Cachez cette agonie que je ne saurais voir

Pourquoi la mort est-elle devenue obscène dans notre société ?

Plutôt que de se prononcer sur le fond, qui doit être réservé au philosophe, je vous propose d’interroger la question elle-même du point de vue de l’histoire des sensibilités. Pourquoi nos ancêtres acceptaient-ils l’agonie et la vivaient comme le point culminant d’une vie et pourquoi cette ultime étape apparaît-elle à la plupart d’entre nous comme superflue ? Tel un épisode inutile qu’il est préférable de zaper ? La mort d’autrefois était inscrite dans un rituel et elle prenait sens. La mort, aujourd’hui, est ressentie comme vaguement obscène. Pourquoi ?

Quelques pistes.

La plus évidente, c’est que l’esprit du temps valorise le bien-être, le plaisir, la jeunesse et la santé ; tout ce qui est susceptible de provoquer la souffrance mérite d’être combattu. Les anciennes morales sont progressivement remplacées par des techniques de bien-être. Au JT, l’éternel reportage sur les plages de l’été : il fait beau, « on en profite ».

Trahison : le beau slogan subversif des situationnstes « jouissez sans entraves » a été décliné en mille slogans par l’industrie publicitaire au profit de la société marchande. La vie mérite d’être vécue pour autant que notre appétit de consommation et notre capacité à le satisfaire demeure intacts. Dans le cas contraire, nous devenons une gêne pour le système. Un non-consommateur est un mauvais citoyen. De même que le chômeur donne mauvaise conscience à ceux qui ont pu se maintenir à flot, l’agonisant dérange parce qu’il nous renvoie à l’absurdité de notre existence.

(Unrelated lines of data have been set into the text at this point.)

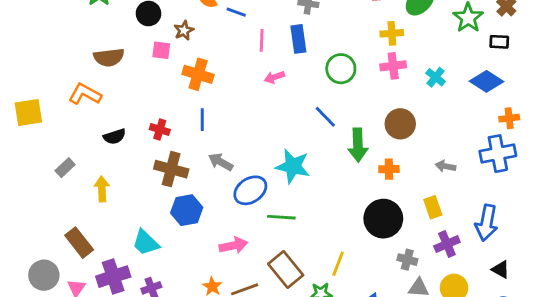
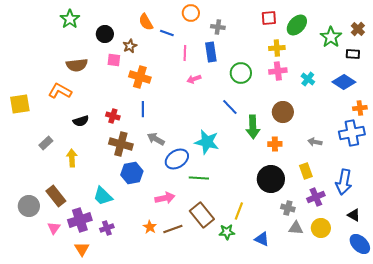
gray circle: (44, 275) -> (29, 206), moved

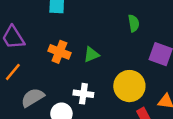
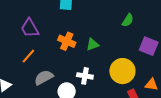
green semicircle: (134, 23) -> (128, 20), turned 40

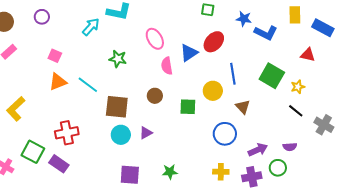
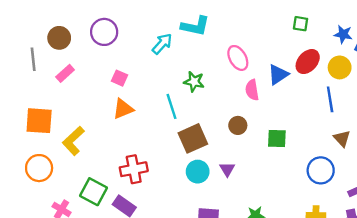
purple circle: (42, 17) -> (104, 32), size x1.5
cyan line: (88, 85) -> (172, 106), moved, turned 35
yellow circle: (213, 91) -> (340, 67), moved
brown square: (117, 107) -> (193, 138), turned -30
purple triangle: (146, 133) -> (227, 169), turned -32

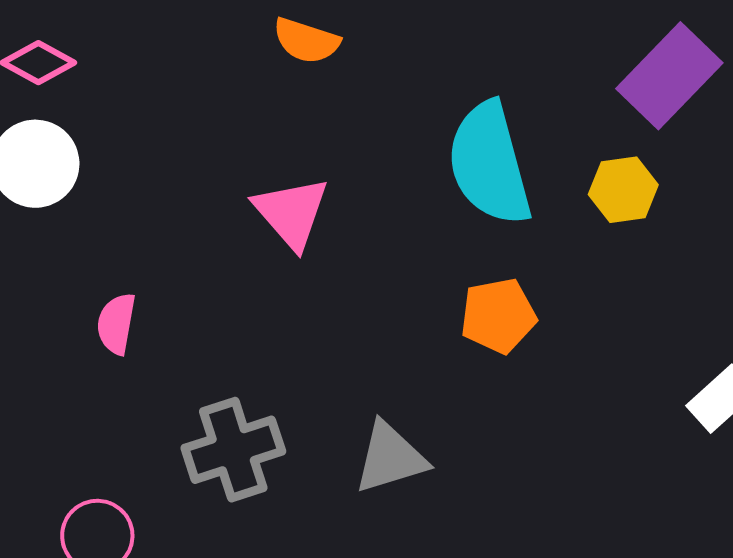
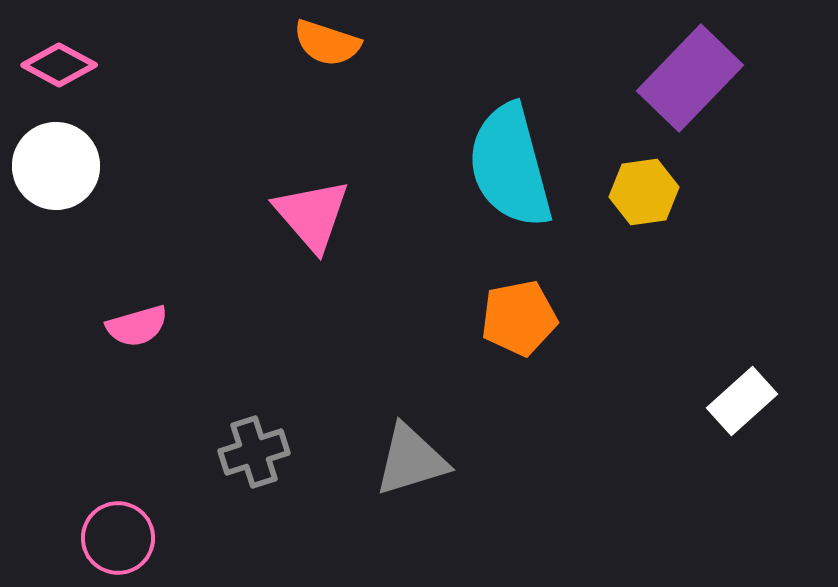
pink semicircle: (116, 324) -> (137, 326), turned -116
gray cross: (233, 450) -> (254, 452), size x0.7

Notre société ne croit ni à l’existence du Mal – c’est pourquoi elle refuse de reconnaître un ennemi en celui qui lui déclare la guerre, ni à la valeur de la souffrance. L’agonisant a honte d’enfreindre la loi de l’époque. Sa souffrance est de mauvais goût et elle incommode ses proches. Autrefois, on mourait chez soi, entouré des siens, comme dans les tableaux de Greuze. Cela faisait partie du cycle accepté. Aujourd’hui, on devrait faire ça en cachette, dans un lieu sous-terrain et aseptisé, secondé par quelques professionnels en blanc. Le plus vite sera le mieux. La mort n’a simplement plus de place dans nos vies.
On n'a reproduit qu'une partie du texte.